For The Last Black Man in San Francisco is a wayward film. Like many first films it had a long gestation period and it felt that the filmakers kept adding to it during its development. Interesting characters, odd situations, and small quirky moments. There are a lot of ideas, too many perhaps. The film doesn’t really have the nuance to explore them with any depth and the middle section of the film felt overlong. This is both the film’s strength and weakness; on one hand these excursions give the film a fresh, spontaneous feel but they also dilute a narrative that is already fairly thin. That said, in themselves these elements are mostly successful and they are what makes the film stand out.
The cinematography in particular is impressive, together with the crisp editing. The meandering sequences are almost always visually interesting, due to framing, set-up or composition. For example, there’s an early scene where the two are skateboarding across town and the camera picks up interesting backgrounds that capture the variety and essence of the city – and this mostly isn’t the San Francisco of the Golden Gate Bridge, City Lights bookshop or the Transamerica Pyramid building, and other tourist views, this is the San Francisco where people live.

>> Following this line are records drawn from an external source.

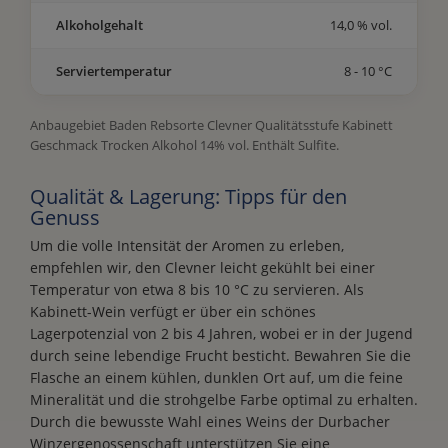
Alkoholgehalt
14,0 % vol.
Serviertemperatur
8 - 10 °C
Anbaugebiet Baden Rebsorte Clevner Qualitätsstufe Kabinett
Geschmack Trocken Alkohol 14% vol. Enthält Sulfite.
Qualität & Lagerung: Tipps für den
Genuss
Um die volle Intensität der Aromen zu erleben,
empfehlen wir, den Clevner leicht gekühlt bei einer
Temperatur von etwa 8 bis 10 °C zu servieren. Als
Kabinett-Wein verfügt er über ein schönes
Lagerpotenzial von 2 bis 4 Jahren, wobei er in der Jugend
durch seine lebendige Frucht besticht. Bewahren Sie die
Flasche an einem kühlen, dunklen Ort auf, um die feine
Mineralität und die strohgelbe Farbe optimal zu erhalten.
Durch die bewusste Wahl eines Weins der Durbacher
Winzergenossenschaft unterstützen Sie eine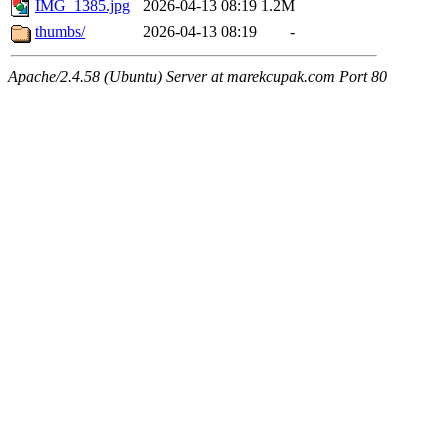
IMG_1385.jpg
2026-04-13 08:19
1.2M
thumbs/
2026-04-13 08:19
-
Apache/2.4.58 (Ubuntu) Server at marekcupak.com Port 80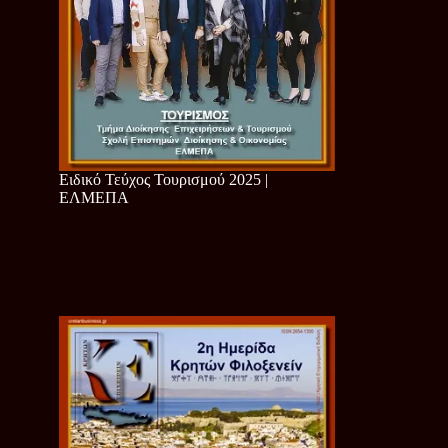
Ειδικό Τεύχος Τουρισμού 2025 |
ΕΛΜΕΠΑ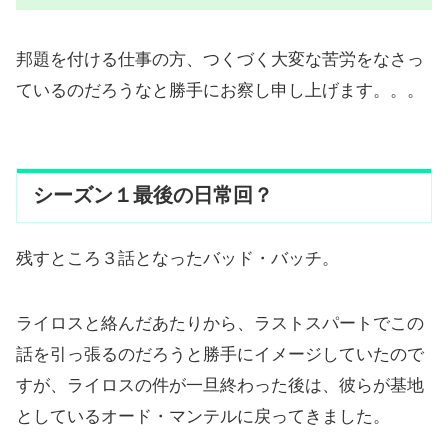
邦題を付ける仕事の方、つくづく大変な苦労をなさっ
ているのだろうなと勝手にお察し申し上げます。。。
シーズン１最後の日常回？
残すところ３話となったバッド・バッチ。
ライロスと絡んだあたりから、ラストスパートでこの
話を引っ張るのだろうと勝手にイメージしていたので
すが、ライロスの件が一旦終わった後は、彼らが基地
としているオード・マンテルに戻ってきました。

Music is also used with affection. One vignette has the pair meet a busking opera singer, a local character called Tim Blevins who really was an opera singer but now is reduced to performing on street corners. And in a nice cameo, almost-forgotten local singer Michael Marshall appears as another busker performing a poignant version of the sixties classic ‘When You Go To San Francisco’ before a joking snippet of ‘I Got 5 On It’, his most famous song that was recently used memorably in Jordan Peele’s Us. And the recorded soundtrack is a pleasing and inventive mix of styles blending hip hop with Michael Nyman together with a minimalist original score.
All these elements come together to give a warm sense of the character of San Francisco, and its fragility.
This is a love letter to a disappearing city, and a celebration of male friendship. It’s an involving, gentle and amusing film that feels fresh and inventive. Despite a weak narrative its meanders are part of its charm and it’s a pleasure to watch.

The Last Black Man in San Francisco was released in the US last June and will be released in the UK on 25th October 2019.